Mit freundlichen Grüßen

Im Auftrag

Ich habe mir die Mühe gemacht, sämtliche erwähnten Drucksachen zu verlinken. Allein diese Auflistung der Dame vom Bundestag ist schon eine Frechheit, weil sich darunter Anträge wie jener der Grünen (16/13175) befinden, die ja nicht wirklich diskutiert, sondern nur kollektiv abgelehnt wurden. Demokratie nennt man so etwas.

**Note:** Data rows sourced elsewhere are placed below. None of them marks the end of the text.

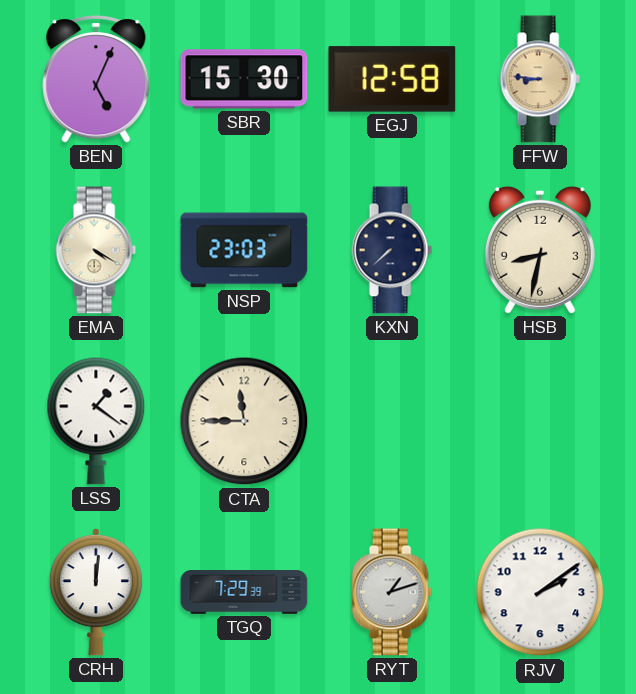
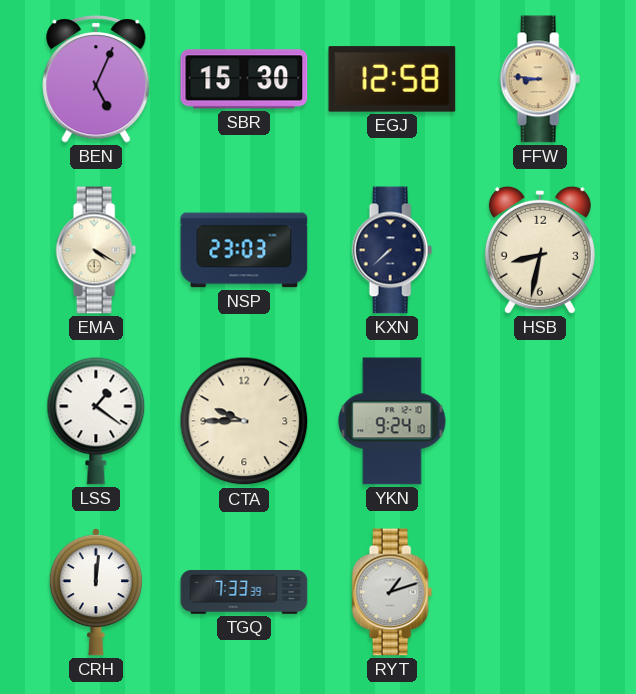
CTA: 11:45 -> 9:45
YKN: none -> 9:24
TGQ: 7:29 -> 7:33
RJV: 2:09 -> none
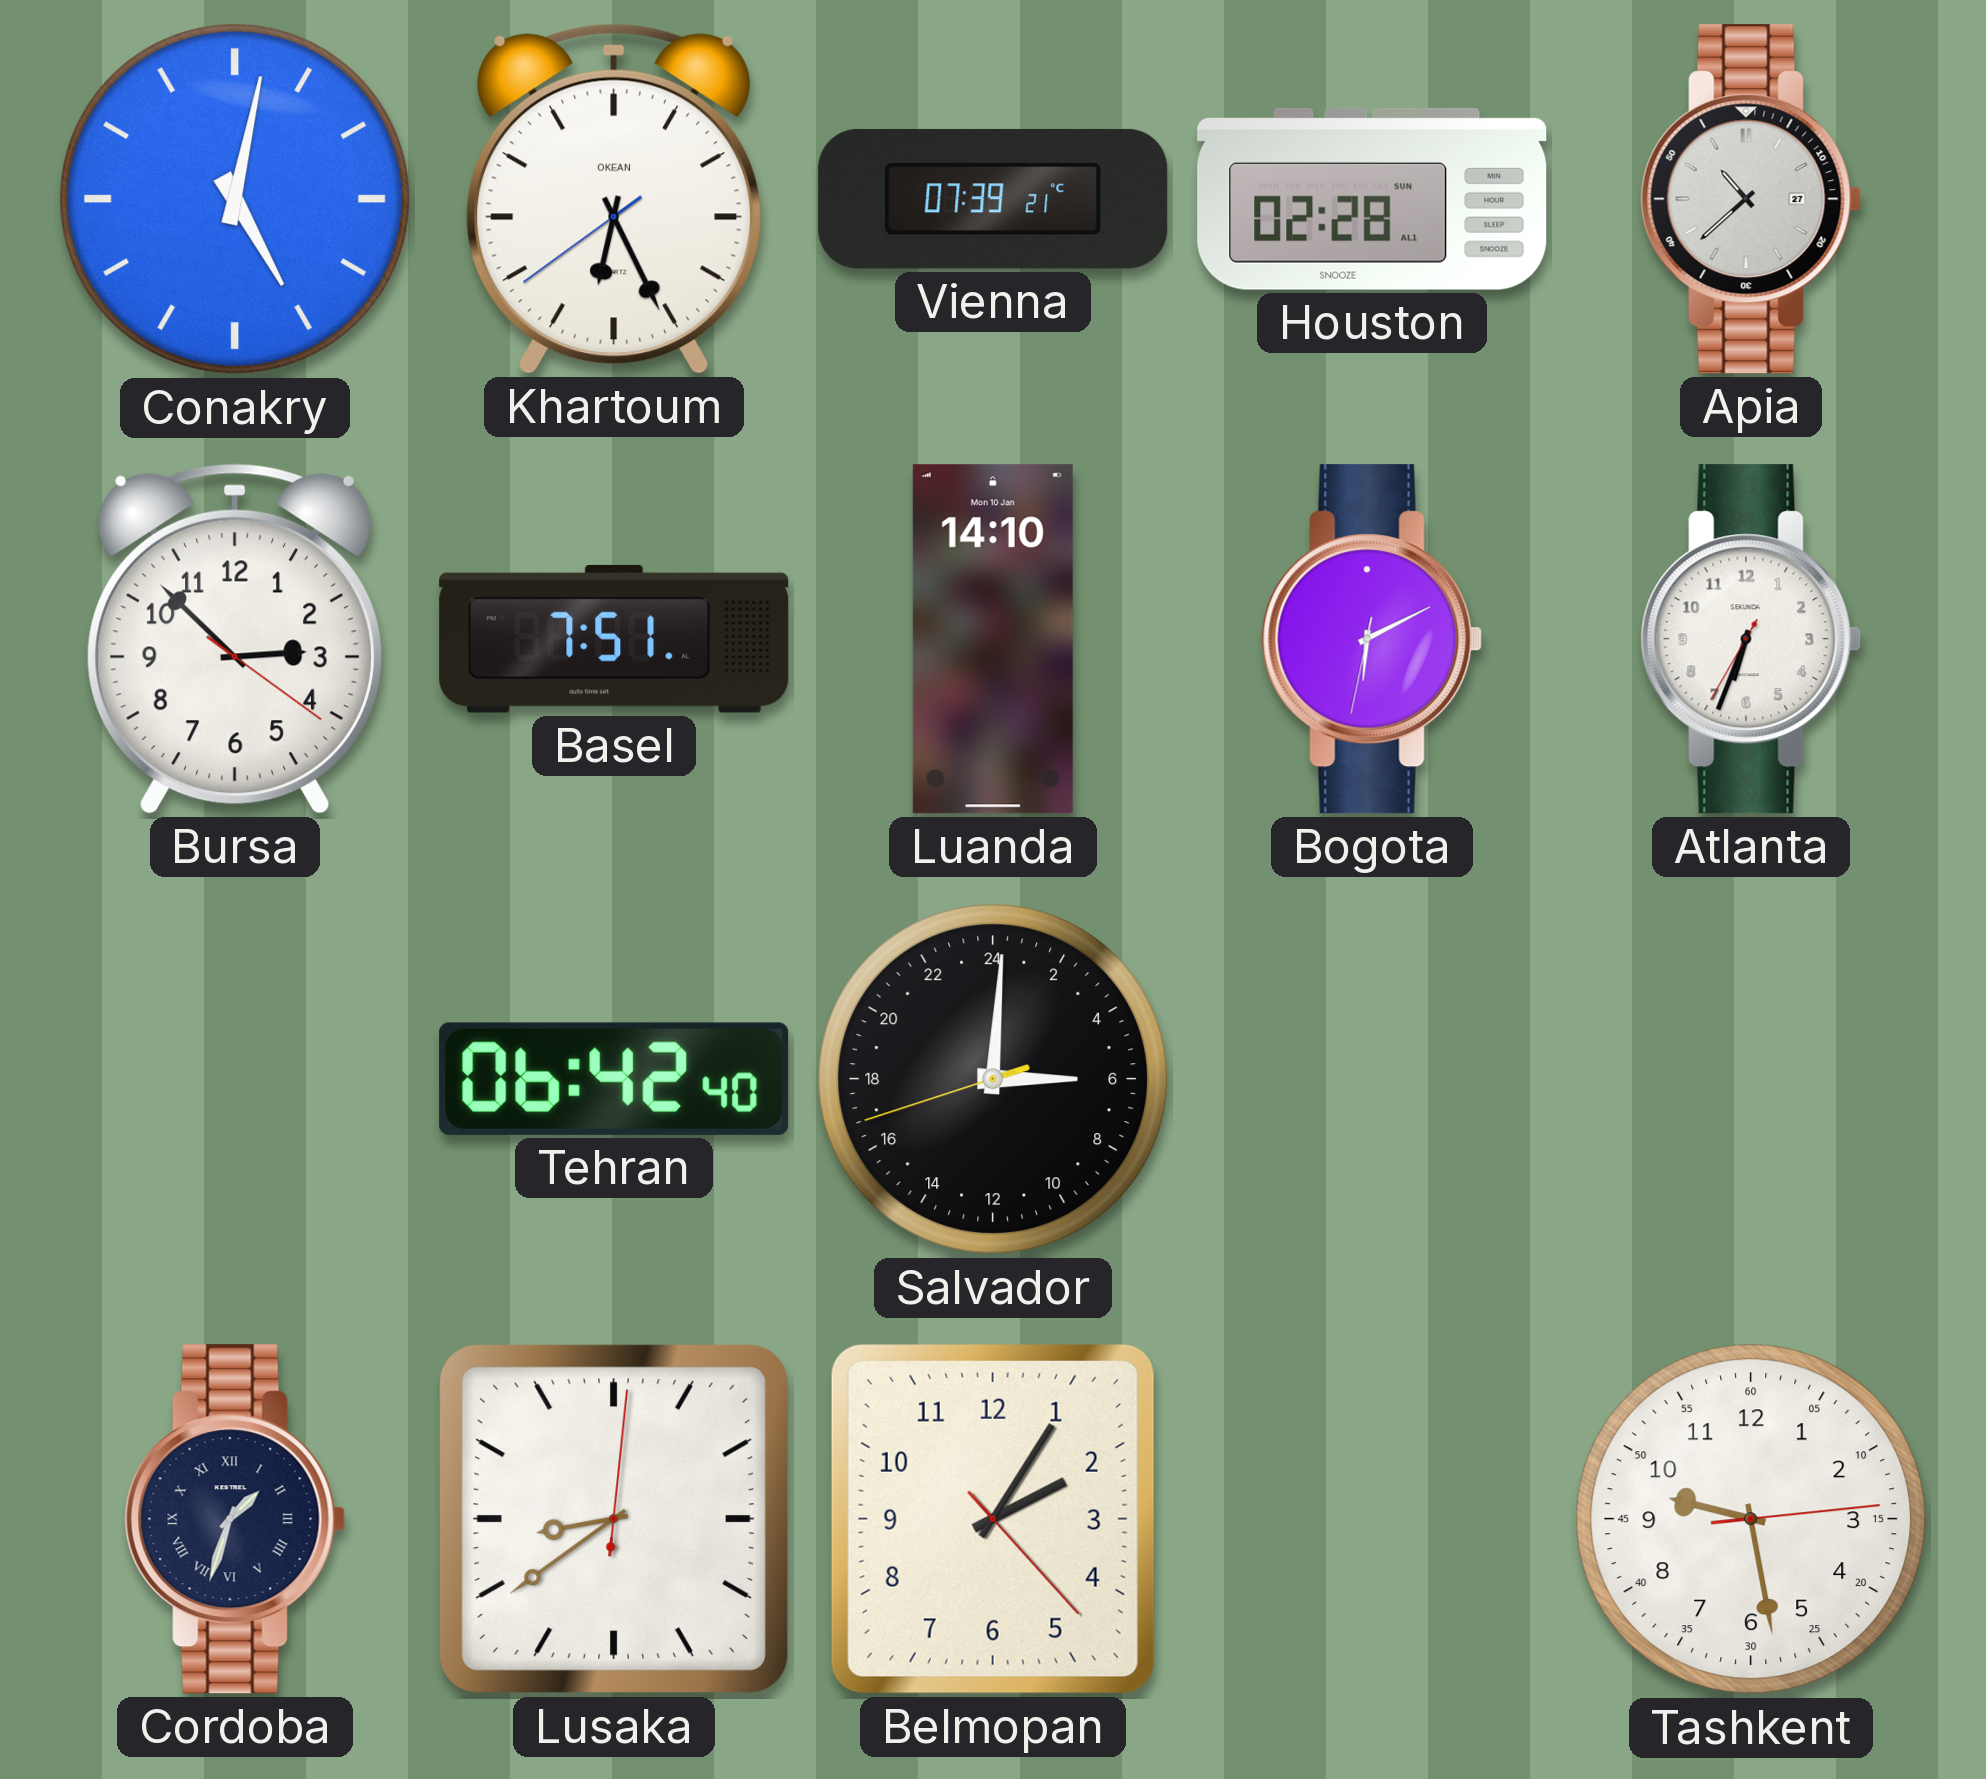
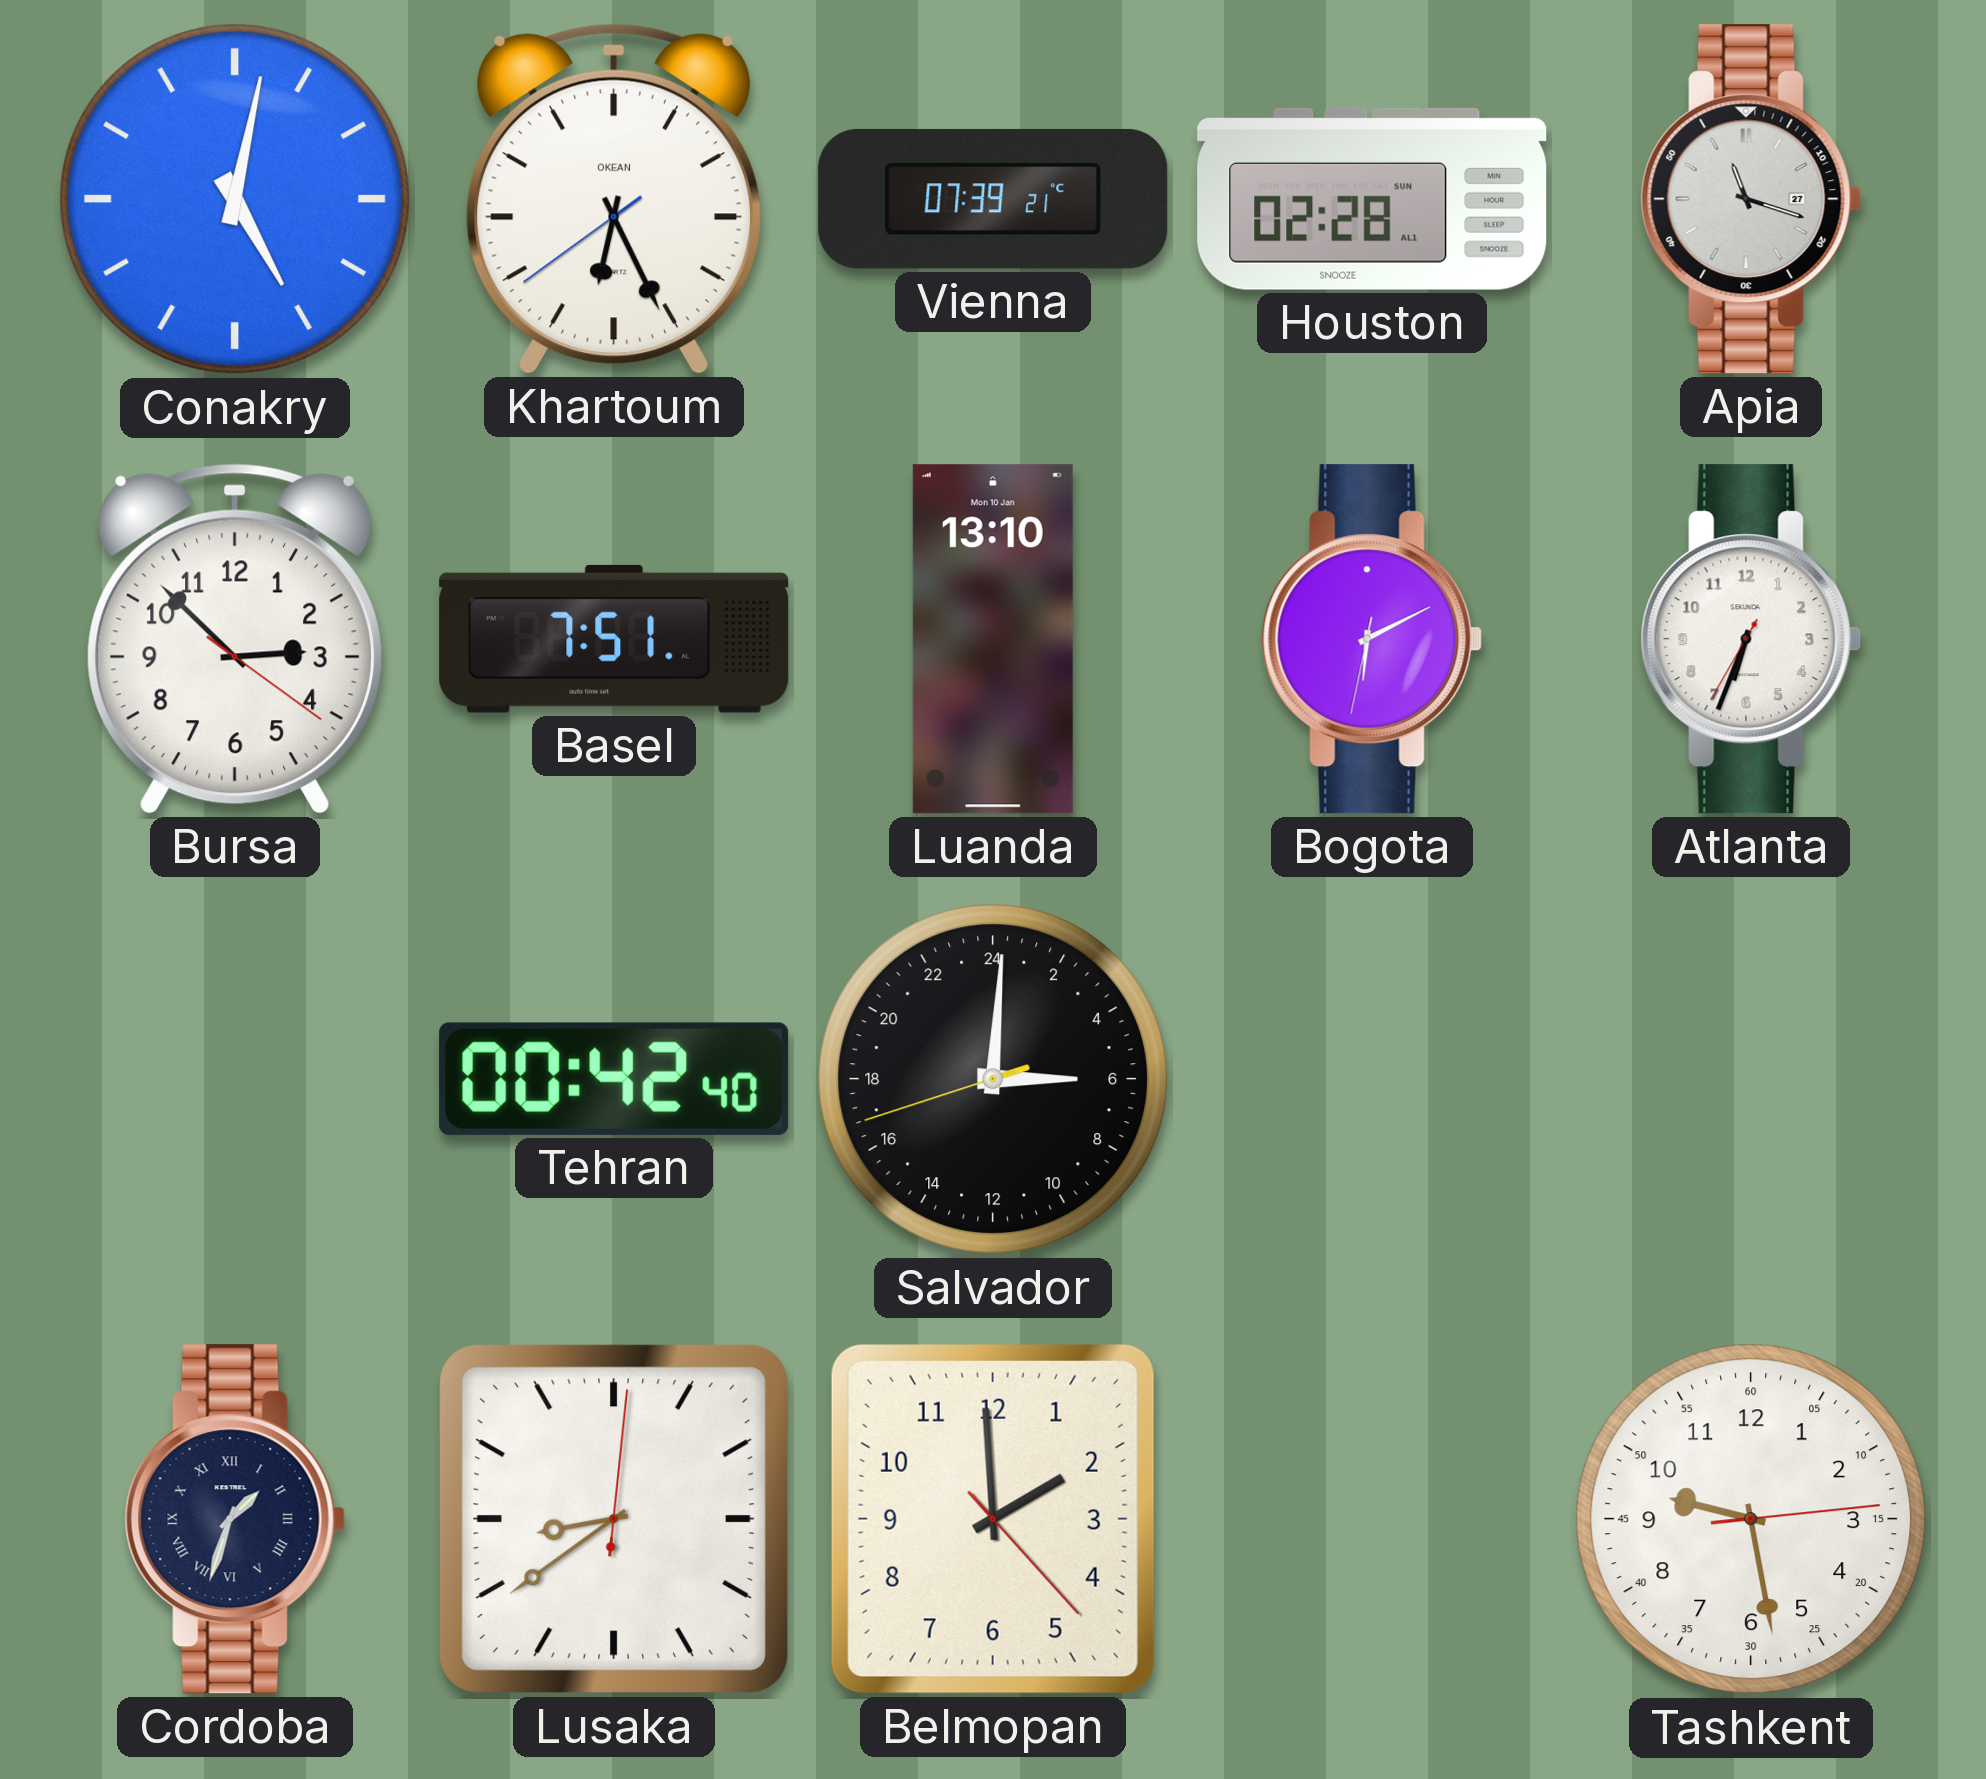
Apia: 10:38 -> 11:18
Luanda: 14:10 -> 13:10
Tehran: 06:42 -> 00:42
Belmopan: 2:05 -> 1:59
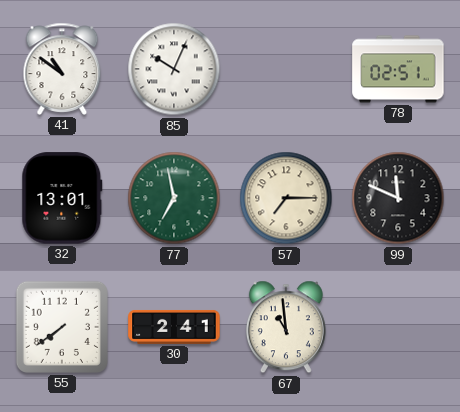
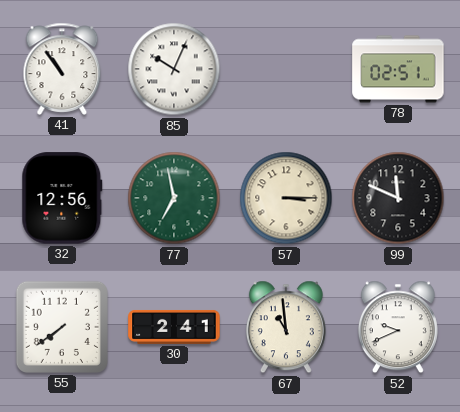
41: 10:51 -> 10:54
32: 13:01 -> 12:56
57: 7:15 -> 3:15
52: none -> 9:41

  • Drucksache 16/13175, Antrag der Grünen: „Dopingvergangenheit umfassend aufarbeiten“
  • Drucksache 16/13579, Beschlussempfehlung und Bericht des Sportausschusses zum Antrag der Grünen
  • Drucksache 16/5937, Beschlussempfehlung und Bericht des Sportausschusses zu 16/5526, 16/4738, 16/4166
  • Drucksache 16/5526, Entwurf eines Gesetzes zur Verbesserung der Bekämpfung des Dopings im Sport
  • Drucksache 16/4738, Antrag der FDP: „Bekämpfung des Dopings im Sport vorantreiben und Optimierungsmöglichkeiten ausschöpfen“
  • Drucksache 16/4166, Antrag der Grünen: „Bekämpfung des Dopings im Sport“
  • Drucksache 16/4264, Antwort der Bundesregierung auf eine kleine Anfrage der FDP

Volldemokratisch auch das Verfahren mit Zölligs Petition: Der sagen wir: Beschuldigte, also das BMI, wird um eine Stellungnahme gebeten. Der Sportabteilungschef des Bundes sagt, er könne „fehlerhaftes Verhalten des Bundes nicht erkennen“. Dann ist ja alles gut. Damit hat sich die Sache erledigt.

Tatsächlich?

Das erinnert mich an die Geschichte vom Fuchs im Hühnerstall, die hier am Beispiel einiger Korruptionsthemen immer mal wieder erwähnt wurde.